It found just 26 percent thought he deserved re-election.

Another poll released Monday from Emerson College, taken half by automated phone calls and half by an online survey, showed Ducey's approval ratings relative to Trump:
Ducey approval rating: 31 percent
Trump approval rating: 43 percent

Trump, however, had more voters disapprove of him than Ducey.
Ducey disapproval rating: 39 percent
Trump disapproval rating: 49 percent
Apparently Garcia is the frontrunner for the dem primary, but 48 percent undecided there so...
 

Stinkles

Banned
Oct 25, 2017
20,459
One of my MA profs, a guy who taught my first real graduate seminar, went for his citizenship in early 2017. Granted, he'd been here since the 80s and was coming from Britain as a highly-educated, successful, white man but he read the tea leaves and decided this might be his last chance.

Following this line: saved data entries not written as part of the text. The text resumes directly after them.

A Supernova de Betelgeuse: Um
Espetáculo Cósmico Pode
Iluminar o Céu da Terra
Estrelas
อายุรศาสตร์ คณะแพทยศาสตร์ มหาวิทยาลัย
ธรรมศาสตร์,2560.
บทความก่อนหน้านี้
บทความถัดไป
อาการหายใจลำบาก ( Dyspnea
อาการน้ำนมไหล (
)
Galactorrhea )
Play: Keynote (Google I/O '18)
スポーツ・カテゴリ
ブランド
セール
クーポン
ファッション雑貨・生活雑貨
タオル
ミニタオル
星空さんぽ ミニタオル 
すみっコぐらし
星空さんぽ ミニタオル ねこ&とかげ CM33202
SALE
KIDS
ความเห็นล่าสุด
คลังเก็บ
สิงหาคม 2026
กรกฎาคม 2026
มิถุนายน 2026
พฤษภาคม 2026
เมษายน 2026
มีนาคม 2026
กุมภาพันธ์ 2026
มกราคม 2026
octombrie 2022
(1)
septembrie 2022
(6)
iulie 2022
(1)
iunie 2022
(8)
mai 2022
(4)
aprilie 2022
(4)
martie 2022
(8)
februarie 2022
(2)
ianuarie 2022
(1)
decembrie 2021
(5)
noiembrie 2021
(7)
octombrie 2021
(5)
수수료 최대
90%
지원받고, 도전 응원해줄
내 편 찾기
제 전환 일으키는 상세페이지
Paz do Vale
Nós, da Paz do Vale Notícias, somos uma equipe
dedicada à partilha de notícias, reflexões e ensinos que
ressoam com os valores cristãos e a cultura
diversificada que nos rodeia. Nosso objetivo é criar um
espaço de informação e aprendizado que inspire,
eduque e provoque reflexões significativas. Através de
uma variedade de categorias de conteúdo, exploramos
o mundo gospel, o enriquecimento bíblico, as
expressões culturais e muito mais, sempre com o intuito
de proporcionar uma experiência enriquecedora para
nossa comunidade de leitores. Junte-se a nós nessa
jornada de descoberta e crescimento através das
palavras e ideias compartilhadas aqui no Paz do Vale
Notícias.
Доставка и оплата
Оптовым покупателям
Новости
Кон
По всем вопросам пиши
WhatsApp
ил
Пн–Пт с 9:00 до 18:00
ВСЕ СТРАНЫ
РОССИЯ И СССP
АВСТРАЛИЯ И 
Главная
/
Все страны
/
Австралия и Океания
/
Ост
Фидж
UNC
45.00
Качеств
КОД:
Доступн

One day when we were walking from the class I was TAing with him he mentioned in no uncertain terms (he is a beautifully blunt man) that he found it "fucked up" that as he was sitting in a Cleveland immigration office the televisions in the background were set to CNN broadcasting a Trump speech. He said it was chilling to have to see people who didn't have his privileges subjected to that shit in a place they should feel safe and welcomed.


.


I'm similarly white and educated and damn lucky - a fact that was never more obvious than when I first lived here on a H1 visa, there was a typo on my computerized records that meant younger less experienced customs agents weren't familiar with the flag or how to clear it, so sometimes I'd be sent to the crying room for secondary screening. The rooms were invariably filled with crying older women of Latin and East Asian origin- often waiting for a relative to come save them.

The agents would take one look at me and stick my passport at the front of the queue because they assumed my paperwork was going to be quicker and easier to resolve.

But even on the fifteenth or sixteenth occasion, I'd be terrified and helpless feeling - I can only imagine what those (usually) women were going through.

This was back in the day too, when things were less intense.

Immigration to the USA is difficult and stressful and expensive. And even then,I never resented illegal immigrants because anyone with eyes can see that they're an essential part of our service and agricultural industries. I couldn't walk a mile in their shoes.

You want a ten dollar avocado or a thousand dollar motel room, then keep building that wall.
 

Autodidact

Member
Oct 25, 2017
18,729
Now I'm curious on your thoughts about TFA. It's your fault for saying not to get started.
Many of the people they recruit and send have no classroom or teaching experience, and they undermine teachers' unions by bypassing certified teachers for these amateurs. Some of them become good teachers in spite of all of this, but I'd rather they actually pursued education degrees/certificates and got traditionally certified rather than taking a slapdash summer course.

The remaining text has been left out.